─── Provided data ───
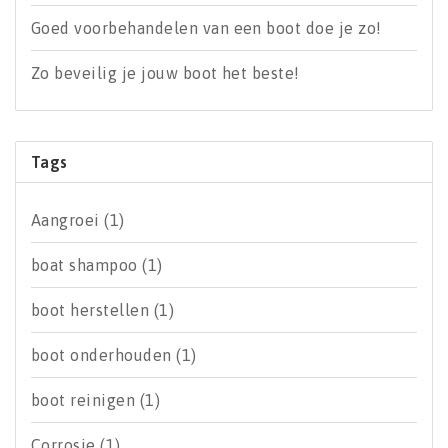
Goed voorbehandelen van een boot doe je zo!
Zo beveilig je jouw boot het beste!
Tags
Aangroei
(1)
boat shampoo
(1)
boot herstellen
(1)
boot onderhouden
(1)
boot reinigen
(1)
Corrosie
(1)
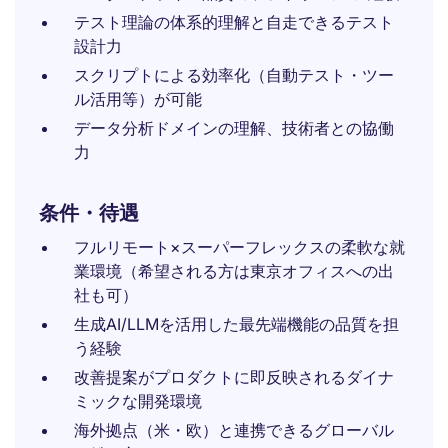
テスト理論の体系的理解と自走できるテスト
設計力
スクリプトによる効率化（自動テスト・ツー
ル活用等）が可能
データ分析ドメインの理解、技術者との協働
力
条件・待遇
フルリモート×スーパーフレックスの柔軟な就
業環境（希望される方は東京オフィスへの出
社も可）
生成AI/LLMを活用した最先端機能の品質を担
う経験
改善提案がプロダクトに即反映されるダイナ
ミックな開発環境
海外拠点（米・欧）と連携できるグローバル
───
Exercise description:
Reproduce the records in full and leave the images behind.

Completed task:
Goed voorbehandelen van een boot doe je zo!
Zo beveilig je jouw boot het beste!
Tags
Aangroei
(1)
boat shampoo
(1)
boot herstellen
(1)
boot onderhouden
(1)
boot reinigen
(1)
Corrosie
(1)
テスト理論の体系的理解と自走できるテスト
設計力
スクリプトによる効率化（自動テスト・ツー
ル活用等）が可能
データ分析ドメインの理解、技術者との協働
力
条件・待遇
フルリモート×スーパーフレックスの柔軟な就
業環境（希望される方は東京オフィスへの出
社も可）
生成AI/LLMを活用した最先端機能の品質を担
う経験
改善提案がプロダクトに即反映されるダイナ
ミックな開発環境
海外拠点（米・欧）と連携できるグローバル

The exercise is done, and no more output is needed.